Bij deze opdracht kijken de leerlingen terug naar de vorige opdracht waarbij ze hebben geleerd over het transport van avocado's Ze bespreken welke vervoermiddelen bijdragen aan de CO2-uitstoot en worden gestimuleerd om kritisch en creatief na te denken over oplossingen om de CO2-uitstoot van avocado-transport te verminderen.
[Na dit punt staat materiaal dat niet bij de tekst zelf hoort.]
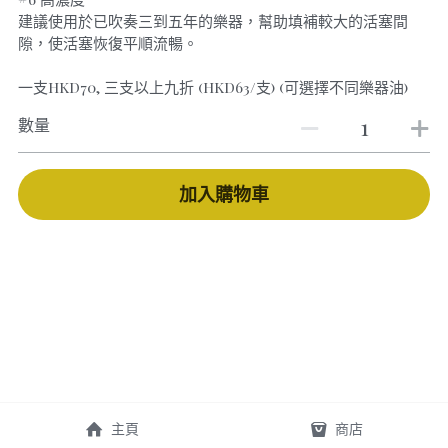
建議使用於已吹奏三到五年的樂器，幫助填補較大的活塞間
隙，使活塞恢復平順流暢。
一支HKD70, 三支以上九折 (HKD63/支) (可選擇不同樂器油)
數量
加入購物車
主頁
商店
  1. Begin de les door terug te kijken naar de vorige opdrachten en herhaal kort de bevindingen van de leerlingen over de weg die de avocado aflegt voordat deze op ons bord belandt.
  2. Bespreek klassikaal de volgende vragen:
    - Hoe vaak zit de avocado in een vrachtwagen?
    - Welk(e) ander(e) vervoermiddel(len) gebruikt de avocado?
  3. Vraag vervolgens aan de leerlingen: "Hoe kunnen we de CO2 uitstoot van het vervoer van avocado's omlaag brengen?" Als docent kun je de discussie begeleiden door vragen te stellen die de leerlingen helpen om na te denken over concrete acties die genomen kunnen worden om de CO2-uitstoot te verminderen. Moedig ze aan om creatief te zijn en oplossingen te bedenken die duurzaam zijn en rekening houden met het milieu.
  4. Noteer antwoorden op bord/flip-over en evalueer de opdracht met de klas. Bespreek de antwoorden in de klas en laat de leerlingen elkaars ideeën aanvullen en verbeteren. Zo krijgen ze inzicht in de impact van hun eigen keuzes en hoe ze een positieve bijdrage kunnen leveren aan het milieu.


Tips

  • Opdracht 2: U kunt de stappen printen en uitknippen, zodat leerlingen ze op de juiste volgorde moeten leggen. Noteer antwoorden op het bord/flip-over.
  • Variaties: Opdracht 2 en 3 kunnen ook in groepjes of zelfstandig uitgevoerd worden in plaats van in tweetallen.

Bronnen

  • Artikel over de effecten van bosbranden op boomsoorten - VRT "Een op de drie boomsoorten dreigt uit te sterven": https://www.vrt.be/vrtnws/nl/2021/09/01/een-op-de-drie-boomsoorten-met-uitsterven-bedreig%20d/

Kerndoelen

  • 1. De leerling leert zich mondeling en schriftelijk begrijpelijk uit te drukken. 
  • 5. De leerling leert in schriftelijke en digitale bronnen informatie te zoeken, te ordenen en te beoordelen op waarde voor hemzelf en anderen.
  • 6. De leerling leert deel te nemen aan overleg, planning, discussie in een groep.
  • 30. De leerling leert dat mensen, dieren en planten in wisselwerking staan met elkaar en hun omgeving (milieu), en dat technologische en natuurwetenschappelijke toepassingen de duurzame kwaliteit daarvan zowel positief als negatief kunnen beïnvloeden.
  • 38. De leerling leert een eigentijds beeld van de eigen omgeving, Nederland, Europa en de wereld te gebruiken om verschijnselen en ontwikkelingen in hun omgeving te plaatsen.
  • 42. De leerling leert in eigen ervaringen en in de eigen omgeving effecten te herkennen van keuzes op het gebied van werk en zorg, wonen en recreëren, consumeren en budgetteren, verkeer en milieu.